Several other researchers have proposed definitions similar to the one proposed by Li et al. (2012). As such, although proposed in the context of changeable systems, Dantas & Borba (2003) describe
that extensibility, covering the same concepts as scalability, can make it more simple to achieve and subsequently minimise the potential impacts causes by the incorporation of new context elements. In line with that definition, adaptability in digital ecosystems would implicate that a system can admit a more significant number of connected entities, meaning that the system must be open to admitting the addition of new participants in a flexible way (Averian, 2018b). Fricke & Schulz (2005) lastly acknowledge that scalability implicates that units are independent of scale, both in the form of scaling upwards or downwards. In addition, the authors point out two approaches to tackling scalability. Either, several elements can be linked together to provide scaled
performance, or a single element may be scaled through its characteristics’ parameters.
2.5.7
Self-Organisation
The final adaptability requirement that was frequently mentioned throughout the selected core papers is ‘self-organisation’ (Andresen & Gronau, 2006; Korhonen et al., 2016; Li et al., 2012; Peltoniemi & Vuori, 2004). Self-organisation was first defined to demonstrate the spontaneous emergence of structures through local interactions (Li et al., 2012). As pointed out by Peltoniemi & Vuori (2004), the concept has been defined ambiguously in the existing literature. Nevertheless, the authors have attempted to draw the definition from features and functions of self-organisation described in related fields of study and for related terms. One of the suggestions provided by the
authors describes the requirement as “the ability of complex systems to create new order and
coherence” (Peltoniemi & Vuori, 2004). Moreover, they state that self-organisation comprises a process where there exists no internal or external leader who sets goals or is in control of the system. Instead, the events tend to occur spontaneously and are caused by local interactions (Peltoniemi & Vuori, 2004).

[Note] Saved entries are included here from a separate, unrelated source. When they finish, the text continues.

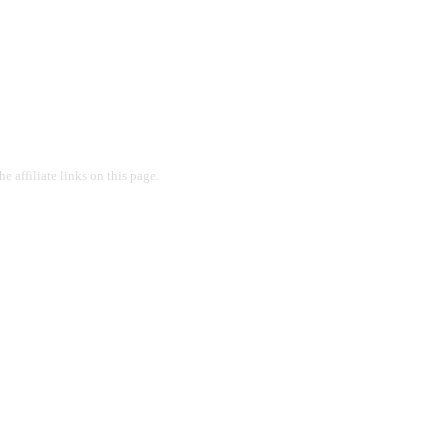
 affiliate links on this page.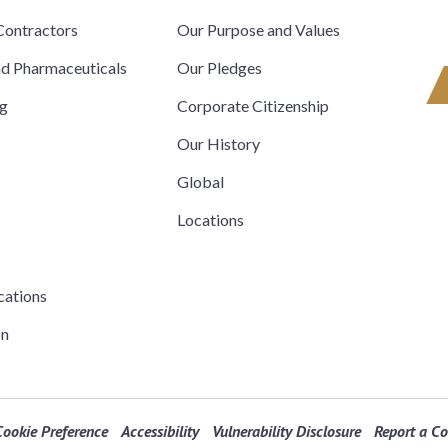
ontractors
Our Purpose and Values
nd Pharmaceuticals
Our Pledges
ng
Corporate Citizenship
Our History
Global
Locations
cations
on
Cookie Preference
Accessibility
Vulnerability Disclosure
Report a C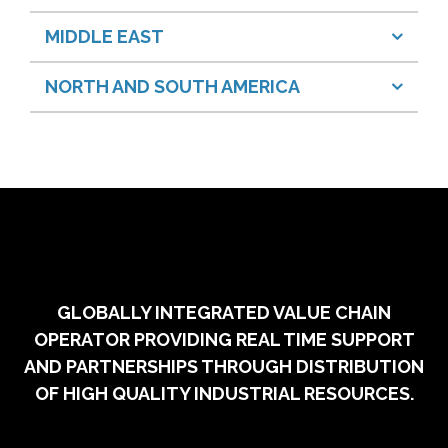
MIDDLE EAST
NORTH AND SOUTH AMERICA
GLOBALLY INTEGRATED VALUE CHAIN
OPERATOR PROVIDING REAL TIME SUPPORT
AND PARTNERSHIPS THROUGH DISTRIBUTION
OF HIGH QUALITY INDUSTRIAL RESOURCES.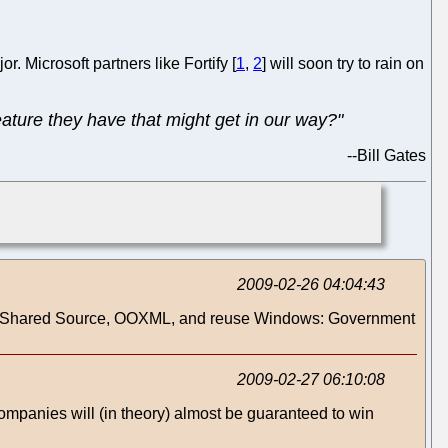
r. Microsoft partners like Fortify [
1
,
2
] will soon try to rain on
ature they have that might get in our way?"
--
Bill Gates
2009-02-26 04:04:43
 - > "Shared Source, OOXML, and reuse Windows: Government
2009-02-27 06:10:08
mpanies will (in theory) almost be guaranteed to win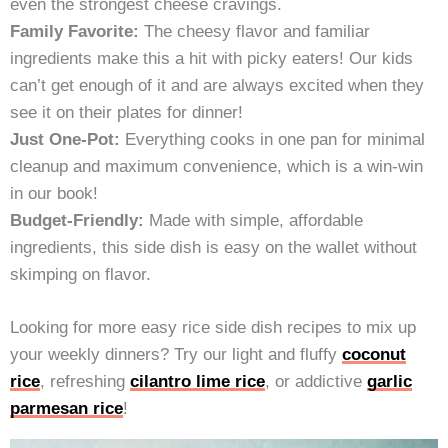
even the strongest cheese cravings.
Family Favorite:
The cheesy flavor and familiar
ingredients make this a hit with picky eaters! Our kids
can’t get enough of it and are always excited when they
see it on their plates for dinner!
Just One-Pot:
Everything cooks in one pan for minimal
cleanup and maximum convenience, which is a win-win
in our book!
Budget-Friendly:
Made with simple, affordable
ingredients, this side dish is easy on the wallet without
skimping on flavor.
Looking for more easy rice side dish recipes to mix up
your weekly dinners? Try our light and fluffy
coconut
rice
, refreshing
cilantro lime rice
, or addictive
garlic
parmesan rice
!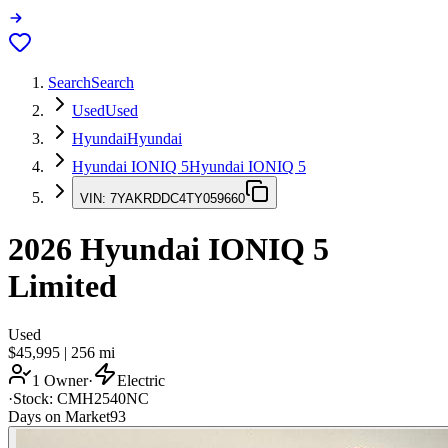
Search
Search
Used
Used
Hyundai
Hyundai
Hyundai IONIQ 5
Hyundai IONIQ 5
VIN:
7YAKRDDC4TY059660
2026
Hyundai IONIQ 5
Limited
Used
$45,995
|
256
mi
1 Owner
·
Electric
·
Stock:
CMH2540NC
Days on Market
93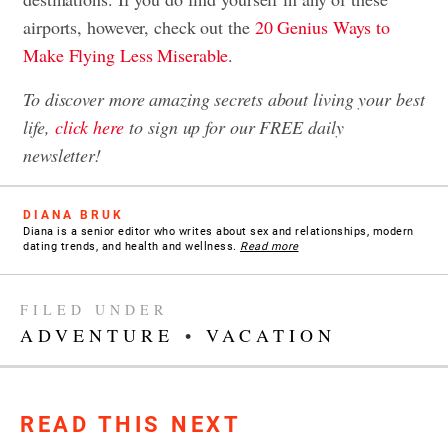
airports, however, check out the
20 Genius Ways to
Make Flying Less Miserable
.
To discover more amazing secrets about living your best
life,
click here
to sign up for our FREE daily
newsletter
!
DIANA BRUK
Diana is a senior editor who writes about sex and relationships, modern
dating trends, and health and wellness.
Read more
FILED UNDER
ADVENTURE
•
VACATION
READ THIS NEXT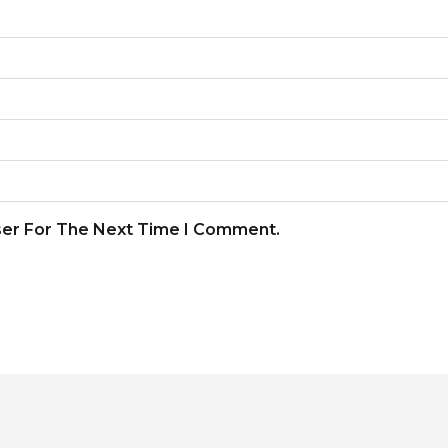
ser For The Next Time I Comment.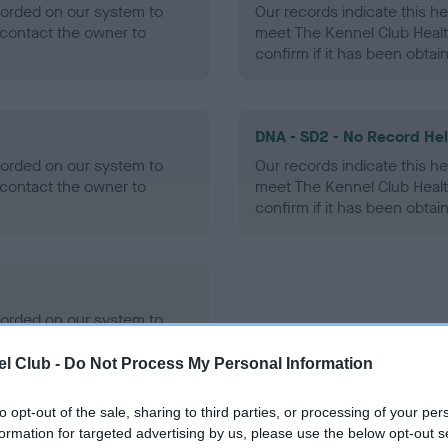
ecorded on our system to
Our records indicate this he
contact the owner to
meet The Kennel Club Healt
confirm if it has been obtai
DNA - SD2 - No Record He
ecorded on our system to
Our records indicate this he
contact the owner to
meet The Kennel Club Healt
confirm if it has been obtai
ecorded on our system to
contact the owner to
l Club -
Do Not Process My Personal Information
to opt-out of the sale, sharing to third parties, or processing of your per
formation for targeted advertising by us, please use the below opt-out s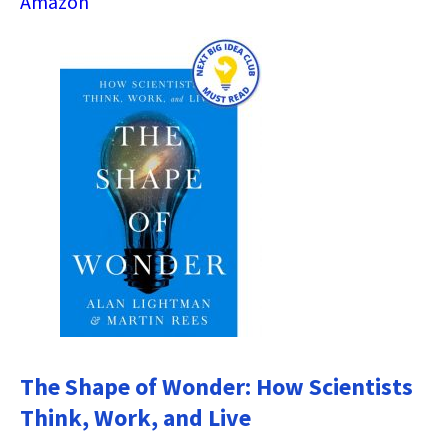
Amazon
The Shape of Wonder: How Scientists
Think, Work, and Live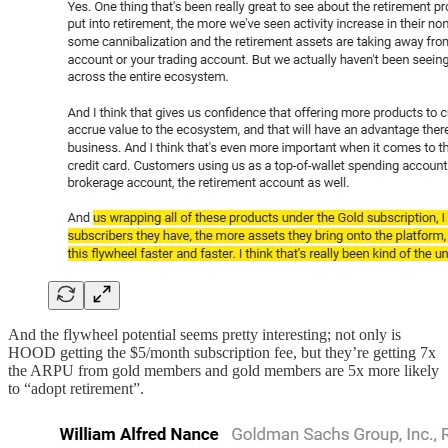
And the flywheel potential seems pretty interesting; not only is
HOOD getting the $5/month subscription fee, but they’re getting 7x
the ARPU from gold members and gold members are 5x more likely
to “adopt retirement”.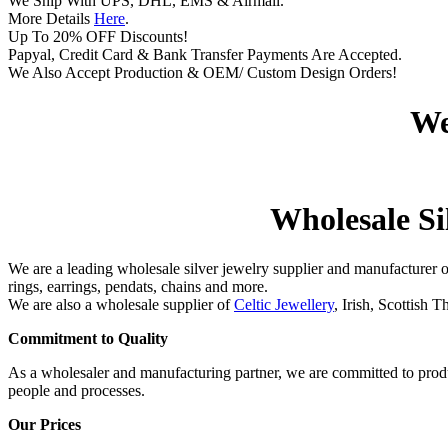
We Ship With UPS, DHL, EMS & Airmail.
More Details
Here
.
Up To 20% OFF Discounts!
Papyal, Credit Card & Bank Transfer Payments Are Accepted.
We Also Accept Production & OEM/ Custom Design Orders!
We
Wholesale Sil
We are a leading wholesale silver jewelry supplier and manufacturer 
rings, earrings, pendats, chains and more.
We are also a wholesale supplier of
Celtic Jewellery
, Irish, Scottish 
Commitment to Quality
As a wholesaler and manufacturing partner, we are committed to produ
people and processes.
Our Prices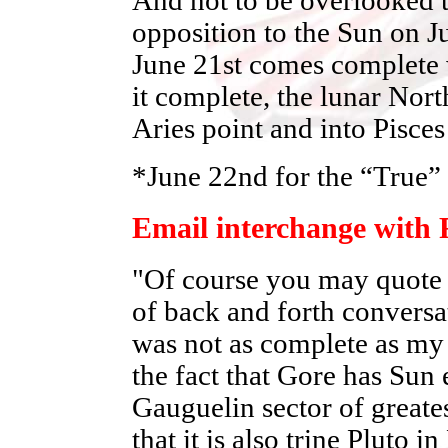
And not to be overlooked t
opposition to the Sun on J
June 21st comes complete w
it complete, the lunar Nor
Aries point and into Pisce
*June 22nd for the “True
Email interchange with 
"Of course you may quote m
of back and forth conversa
was not as complete as my 
the fact that Gore has Sun 
Gauguelin sector of greate
that it is also trine Pluto in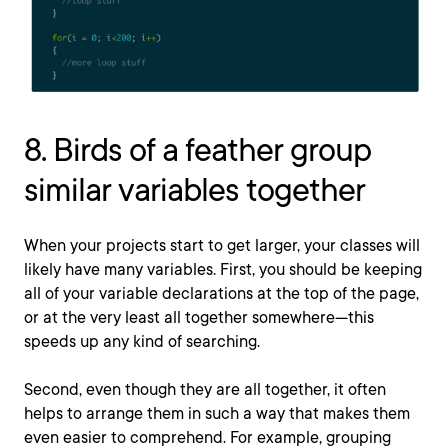
8. Birds of a feather group
similar variables together
When your projects start to get larger, your classes will
likely have many variables. First, you should be keeping
all of your variable declarations at the top of the page,
or at the very least all together somewhere—this
speeds up any kind of searching.
Second, even though they are all together, it often
helps to arrange them in such a way that makes them
even easier to comprehend. For example, grouping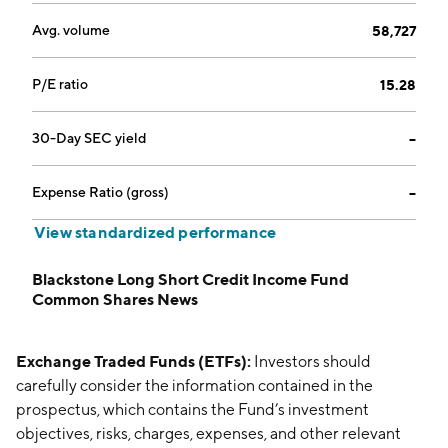
Avg. volume
58,727
P/E ratio
15.28
30-Day SEC yield
--
Expense Ratio (gross)
--
View standardized performance
Blackstone Long Short Credit Income Fund
Common Shares News
Exchange Traded Funds (ETFs):
Investors should
carefully consider the information contained in the
prospectus, which contains the Fund’s investment
objectives, risks, charges, expenses, and other relevant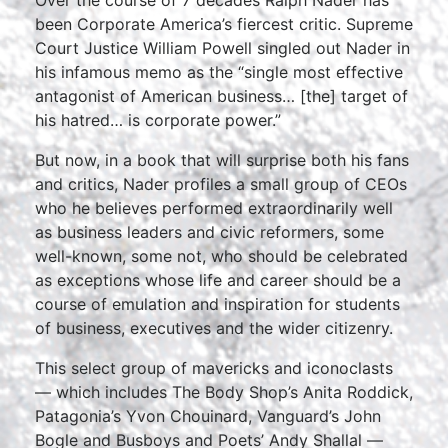
Over the course of 7 decades Ralph Nader has
been Corporate America’s fiercest critic. Supreme
Court Justice William Powell singled out Nader in
his infamous memo as the “single most effective
antagonist of American business… [the] target of
his hatred… is corporate power.”
But now, in a book that will surprise both his fans
and critics, Nader profiles a small group of CEOs
who he believes performed extraordinarily well
as business leaders and civic reformers, some
well-known, some not, who should be celebrated
as exceptions whose life and career should be a
course of emulation and inspiration for students
of business, executives and the wider citizenry.
This select group of mavericks and iconoclasts
— which includes The Body Shop’s Anita Roddick,
Patagonia’s Yvon Chouinard, Vanguard’s John
Bogle and Busboys and Poets’ Andy Shallal —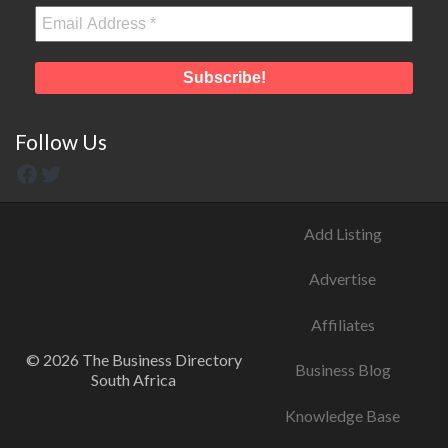
Follow Us
Add Listing
Advertise
Affiliates
© 2026 The Business Directory
Business Blog
South Africa
Knowledge Base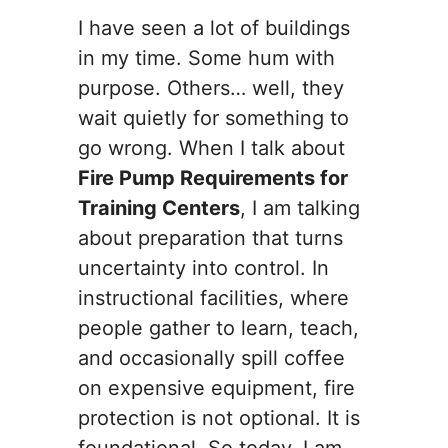
I have seen a lot of buildings
in my time. Some hum with
purpose. Others… well, they
wait quietly for something to
go wrong. When I talk about
Fire Pump Requirements for
Training Centers
, I am talking
about preparation that turns
uncertainty into control. In
instructional facilities, where
people gather to learn, teach,
and occasionally spill coffee
on expensive equipment, fire
protection is not optional. It is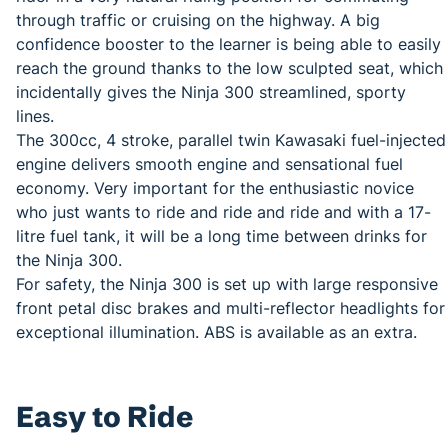
through traffic or cruising on the highway. A big
confidence booster to the learner is being able to easily
reach the ground thanks to the low sculpted seat, which
incidentally gives the Ninja 300 streamlined, sporty
lines.
The 300cc, 4 stroke, parallel twin Kawasaki fuel-injected
engine delivers smooth engine and sensational fuel
economy. Very important for the enthusiastic novice
who just wants to ride and ride and ride and with a 17-
litre fuel tank, it will be a long time between drinks for
the Ninja 300.
For safety, the Ninja 300 is set up with large responsive
front petal disc brakes and multi-reflector headlights for
exceptional illumination. ABS is available as an extra.
Easy to Ride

Peltoniemi & Vuori (2004) moreover refer to several author studies that have attempted to
consolidate the terminology of self-organisation. Similarly, the notion is defined as “a process in
which novel structures or features arise in a system without the intervention of an outside or inside
controller”. Self-organisation is an ongoing process since it will never have completed its outcome.
(Peltoniemi & Vuori, 2004)”. The researchers Li et al. (2012) have also attempted to propose a
definition of self-organisation and stated “for an evolving agent population, the system for which
its organisation is context-dependent, the perspective to which it is relative, and the self by which it is caused, a definition for its self-organisation can be considered”.
The requirement of self-organisation perceivably appears in ecosystems. In that context, the formation of ecosystems can be seen as a process. Throughout the formation, ecosystem partners or vendors are gathered voluntarily. Moreover, the ecosystemic goals are defined through local interactions and negotiation among participants. The evolvement is continuous as connections are created and dissolved all the time (Peltoniemi & Vuori, 2004).